• EXERCISE: Your reply should set down word for word each line below from the one with "Bedürfnissen und Vorlieben gerecht zu werden." through the final line, both included, but none of the pictures.

[Page images and extracted text]
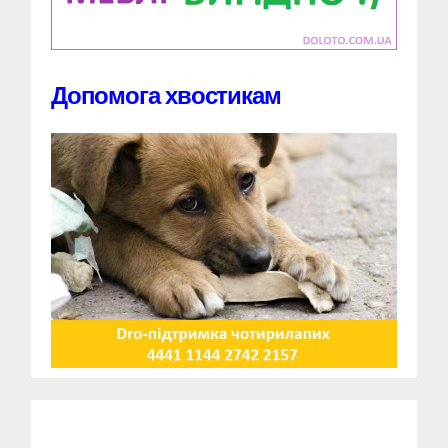
Допомога хвостикам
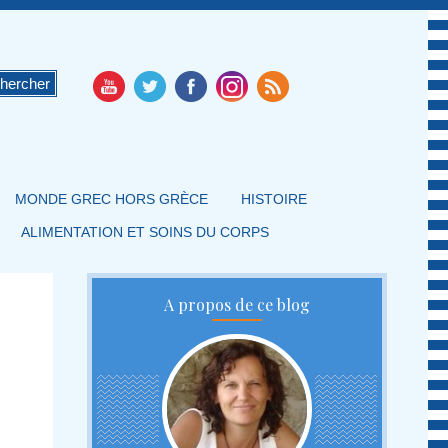
MONDE GREC HORS GRÈCE
HISTOIRE
ALIMENTATION ET SOINS DU CORPS
A propos de ce blog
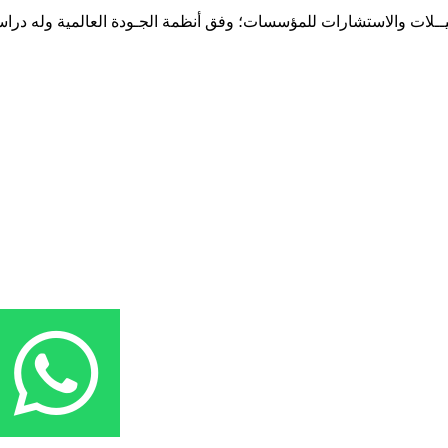
حـلـيــلات والاستشارات للمؤسسات؛ وفق أنظمة الجـودة العالمية وله درا
المقر: شارع نيلسون مانيدلا - الحي الجامعي 56 تفرغ زينة - انواكشوط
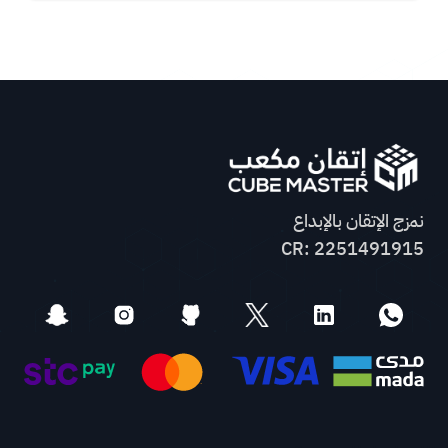
نمزج الإتقان بالإبداع
CR: 2251491915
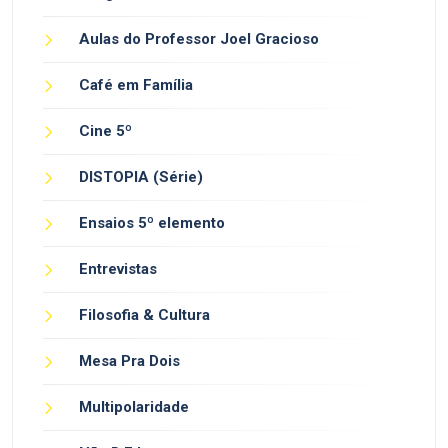
Aulas do Professor Joel Gracioso
Café em Família
Cine 5º
DISTOPIA (Série)
Ensaios 5º elemento
Entrevistas
Filosofia & Cultura
Mesa Pra Dois
Multipolaridade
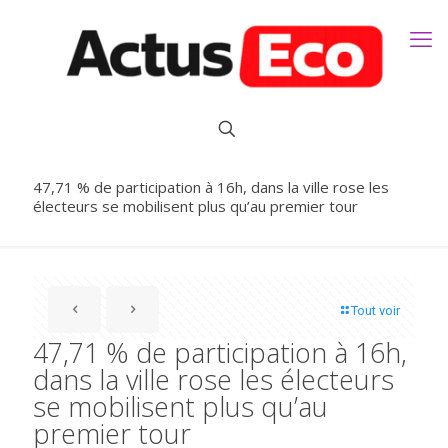
47,71 % de participation à 16h, dans la ville rose les
électeurs se mobilisent plus qu’au premier tour
Tout voir
47,71 % de participation à 16h,
dans la ville rose les électeurs
se mobilisent plus qu’au
premier tour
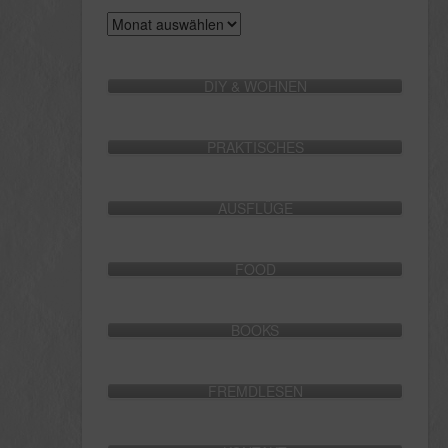
Archive
DIY & WOHNEN
PRAKTISCHES
AUSFLÜGE
FOOD
BOOKS
FREMDLESEN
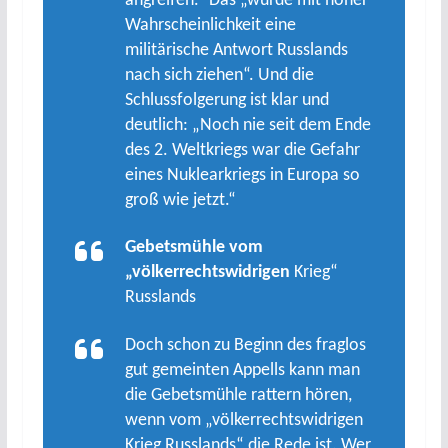
angreifen.“ Das „würde mit hoher
Wahrscheinlichkeit eine
militärische Antwort Russlands
nach sich ziehen“. Und die
Schlussfolgerung ist klar und
deutlich: „Noch nie seit dem Ende
des 2. Weltkriegs war die Gefahr
eines Nuklearkriegs in Europa so
groß wie jetzt.“
Gebetsmühle vom
„völkerrechtswidrigen
Krieg“
Russlands
Doch schon zu Beginn des fraglos
gut gemeinten Appells kann man
die Gebetsmühle rattern hören,
wenn vom „völkerrechtswidrigen
Krieg Russlands“ die Rede ist. Wer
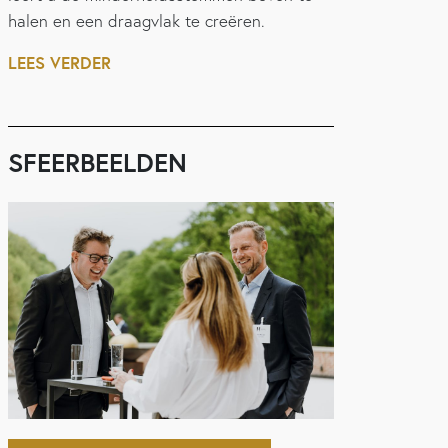
halen en een draagvlak te creëren.
LEES VERDER
SFEERBEELDEN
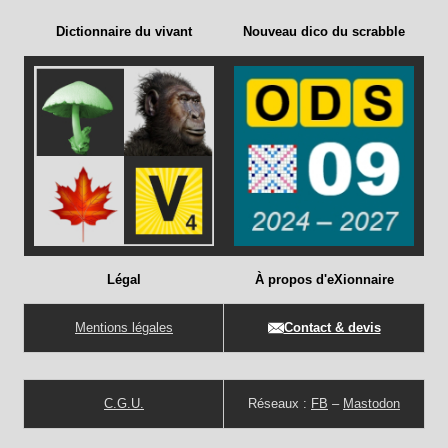
Dictionnaire du vivant
Nouveau dico du scrabble
Légal
À propos d'eXionnaire
Mentions légales
Contact & devis
C.G.U.
Réseaux :
FB
–
Mastodon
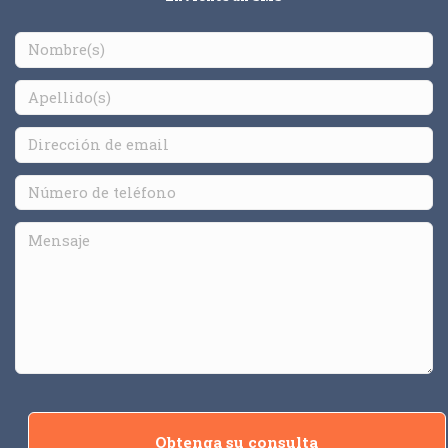
Obtenga su consulta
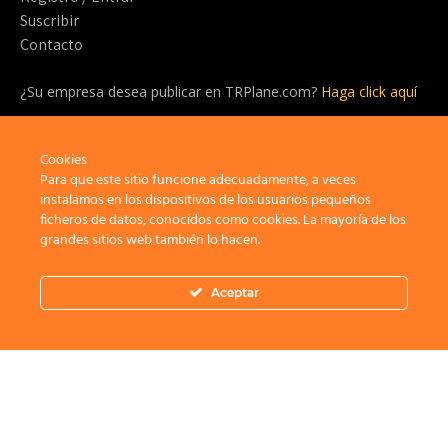
Suscribir
Contacto
¿Su empresa desea publicar en TRPlane.com?
Haga click aquí
¿Listo para suscribirte?
Cookies
¡Sea parte de la comunidad detrás de TRPlane y disfrute de un
sinfín de beneficios!
Para que este sitio funcione adecuadamente, a veces
instalamos en los dispositivos de los usuarios pequeños
ficheros de datos, conocidos como cookies. La mayoría de los
Suscribir
grandes sitios web también lo hacen.
Aceptar
Privacidad
Aviso Legal
Política de cookies
×
Bienvenid@ a TRPlane.com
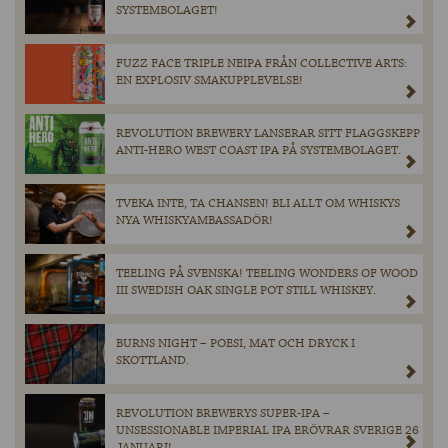
SYSTEMBOLAGET!
FUZZ FACE TRIPLE NEIPA FRÅN COLLECTIVE ARTS:
EN EXPLOSIV SMAKUPPLEVELSE!
REVOLUTION BREWERY LANSERAR SITT FLAGGSKEPP
ANTI-HERO WEST COAST IPA PÅ SYSTEMBOLAGET.
TVEKA INTE, TA CHANSEN! BLI ALLT OM WHISKYS
NYA WHISKYAMBASSADÖR!
TEELING PÅ SVENSKA! TEELING WONDERS OF WOOD
III SWEDISH OAK SINGLE POT STILL WHISKEY.
BURNS NIGHT – POESI, MAT OCH DRYCK I
SKOTTLAND.
REVOLUTION BREWERYS SUPER-IPA –
UNSESSIONABLE IMPERIAL IPA ERÖVRAR SVERIGE 26
JANUARI!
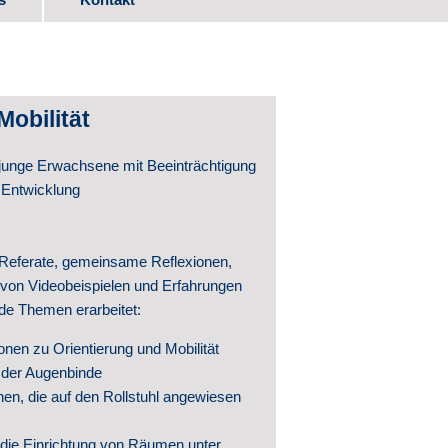
ads
Mobilität
itwirkung
 junge Erwachsene mit Beeinträchtigung
 Entwicklung
Referate, gemeinsame Reflexionen,
von Videobeispielen und Erfahrungen
nde Themen erarbeitet:
ntwicklung
nen zu Orientierung und Mobilität
 der Augenbinde
hte
en, die auf den Rollstuhl angewiesen
ntlichungen
r die Einrichtung von Räumen unter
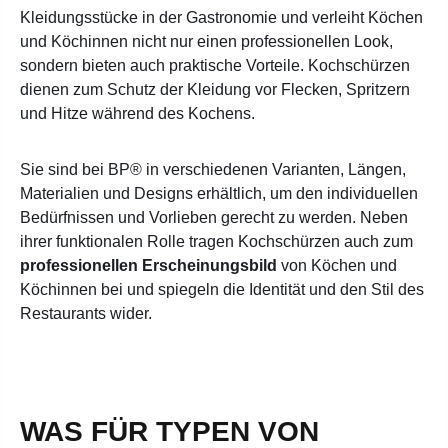
Kleidungsstücke in der Gastronomie und verleiht Köchen
und Köchinnen nicht nur einen professionellen Look,
sondern bieten auch praktische Vorteile. Kochschürzen
dienen zum Schutz der Kleidung vor Flecken, Spritzern
und Hitze während des Kochens.
Sie sind bei BP® in verschiedenen Varianten, Längen,
Materialien und Designs erhältlich, um den individuellen
Bedürfnissen und Vorlieben gerecht zu werden.
Neben
ihrer funktionalen Rolle tragen Kochschürzen auch zum
professionellen Erscheinungsbild
von Köchen und
Köchinnen bei und spiegeln die Identität und den Stil des
Restaurants wider.
WAS FÜR TYPEN VON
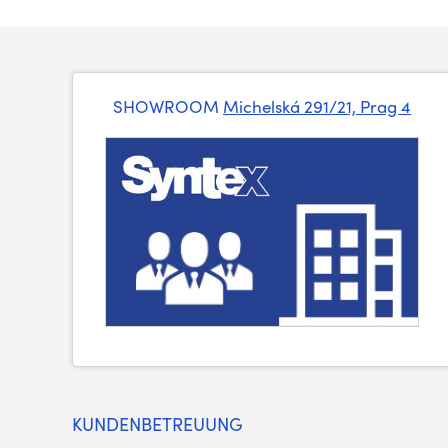
SHOWROOM
Michelská 291/21, Prag 4
KUNDENBETREUUNG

• RESPONSE:
Bedürfnissen und Vorlieben gerecht zu werden.
Neben
ihrer funktionalen Rolle tragen Kochschürzen auch zum
professionellen Erscheinungsbild
von Köchen und
Köchinnen bei und spiegeln die Identität und den Stil des
Restaurants wider.
WAS FÜR TYPEN VON
SHOWROOM
Michelská 291/21, Prag 4
KUNDENBETREUUNG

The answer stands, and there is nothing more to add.